• Brief: Output must match the data below exactly from its first line through the line that contains "Marks other than", with no other line.

(Provided data)

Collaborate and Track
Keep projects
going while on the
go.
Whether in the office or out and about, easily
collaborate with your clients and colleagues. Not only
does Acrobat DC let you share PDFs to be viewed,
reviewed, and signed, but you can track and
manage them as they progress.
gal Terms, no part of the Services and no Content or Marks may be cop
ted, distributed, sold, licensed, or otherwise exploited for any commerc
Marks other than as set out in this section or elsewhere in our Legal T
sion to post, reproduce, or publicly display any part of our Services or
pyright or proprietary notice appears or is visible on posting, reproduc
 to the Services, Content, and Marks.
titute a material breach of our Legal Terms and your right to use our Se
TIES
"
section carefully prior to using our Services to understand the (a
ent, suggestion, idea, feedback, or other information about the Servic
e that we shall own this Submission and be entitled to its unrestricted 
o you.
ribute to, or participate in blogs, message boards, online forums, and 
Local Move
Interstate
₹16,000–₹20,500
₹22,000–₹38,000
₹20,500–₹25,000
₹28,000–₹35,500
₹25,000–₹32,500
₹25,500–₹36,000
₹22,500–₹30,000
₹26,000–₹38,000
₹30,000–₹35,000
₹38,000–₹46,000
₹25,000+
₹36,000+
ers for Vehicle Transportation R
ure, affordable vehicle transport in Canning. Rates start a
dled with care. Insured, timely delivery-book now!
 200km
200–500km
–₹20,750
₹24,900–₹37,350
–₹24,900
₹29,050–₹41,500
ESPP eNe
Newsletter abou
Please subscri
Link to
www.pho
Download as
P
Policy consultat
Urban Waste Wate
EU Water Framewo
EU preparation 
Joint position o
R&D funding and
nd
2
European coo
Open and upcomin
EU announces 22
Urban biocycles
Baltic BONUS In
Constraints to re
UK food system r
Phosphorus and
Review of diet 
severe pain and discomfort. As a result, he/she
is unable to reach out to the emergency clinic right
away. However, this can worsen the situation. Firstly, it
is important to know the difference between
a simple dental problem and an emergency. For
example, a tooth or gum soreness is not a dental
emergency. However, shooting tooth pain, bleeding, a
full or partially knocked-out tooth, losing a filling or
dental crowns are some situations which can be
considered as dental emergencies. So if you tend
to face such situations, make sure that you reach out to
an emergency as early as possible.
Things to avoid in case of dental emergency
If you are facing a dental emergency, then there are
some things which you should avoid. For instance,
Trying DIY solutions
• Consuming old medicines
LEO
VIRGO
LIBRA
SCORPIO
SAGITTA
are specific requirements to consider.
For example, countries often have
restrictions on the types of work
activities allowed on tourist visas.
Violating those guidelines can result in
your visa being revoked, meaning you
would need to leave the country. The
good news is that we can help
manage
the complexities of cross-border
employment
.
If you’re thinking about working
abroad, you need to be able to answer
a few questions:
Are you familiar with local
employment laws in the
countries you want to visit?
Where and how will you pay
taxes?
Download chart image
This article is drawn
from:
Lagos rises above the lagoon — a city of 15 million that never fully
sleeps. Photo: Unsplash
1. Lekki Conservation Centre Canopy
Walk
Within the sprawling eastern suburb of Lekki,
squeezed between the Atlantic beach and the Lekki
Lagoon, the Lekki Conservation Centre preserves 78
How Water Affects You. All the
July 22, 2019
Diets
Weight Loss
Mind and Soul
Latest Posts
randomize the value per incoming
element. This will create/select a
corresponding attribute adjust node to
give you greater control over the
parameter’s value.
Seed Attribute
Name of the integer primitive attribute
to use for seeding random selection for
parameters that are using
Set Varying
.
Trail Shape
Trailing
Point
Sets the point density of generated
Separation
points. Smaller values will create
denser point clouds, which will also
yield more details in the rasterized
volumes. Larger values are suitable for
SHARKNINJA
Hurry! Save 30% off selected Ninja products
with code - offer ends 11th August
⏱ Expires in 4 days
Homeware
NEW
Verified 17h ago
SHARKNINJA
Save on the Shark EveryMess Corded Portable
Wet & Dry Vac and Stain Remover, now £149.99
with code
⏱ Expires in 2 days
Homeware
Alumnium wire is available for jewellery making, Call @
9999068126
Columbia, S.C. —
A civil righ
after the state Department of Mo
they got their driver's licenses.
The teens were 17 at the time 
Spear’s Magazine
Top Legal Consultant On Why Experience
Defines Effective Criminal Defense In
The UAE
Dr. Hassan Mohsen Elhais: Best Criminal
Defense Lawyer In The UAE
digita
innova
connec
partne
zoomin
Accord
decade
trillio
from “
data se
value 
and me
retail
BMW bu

(End Provided data)

• Output of the exercise:
Collaborate and Track
Keep projects
going while on the
go.
Whether in the office or out and about, easily
collaborate with your clients and colleagues. Not only
does Acrobat DC let you share PDFs to be viewed,
reviewed, and signed, but you can track and
manage them as they progress.
gal Terms, no part of the Services and no Content or Marks may be cop
ted, distributed, sold, licensed, or otherwise exploited for any commerc
Marks other than as set out in this section or elsewhere in our Legal T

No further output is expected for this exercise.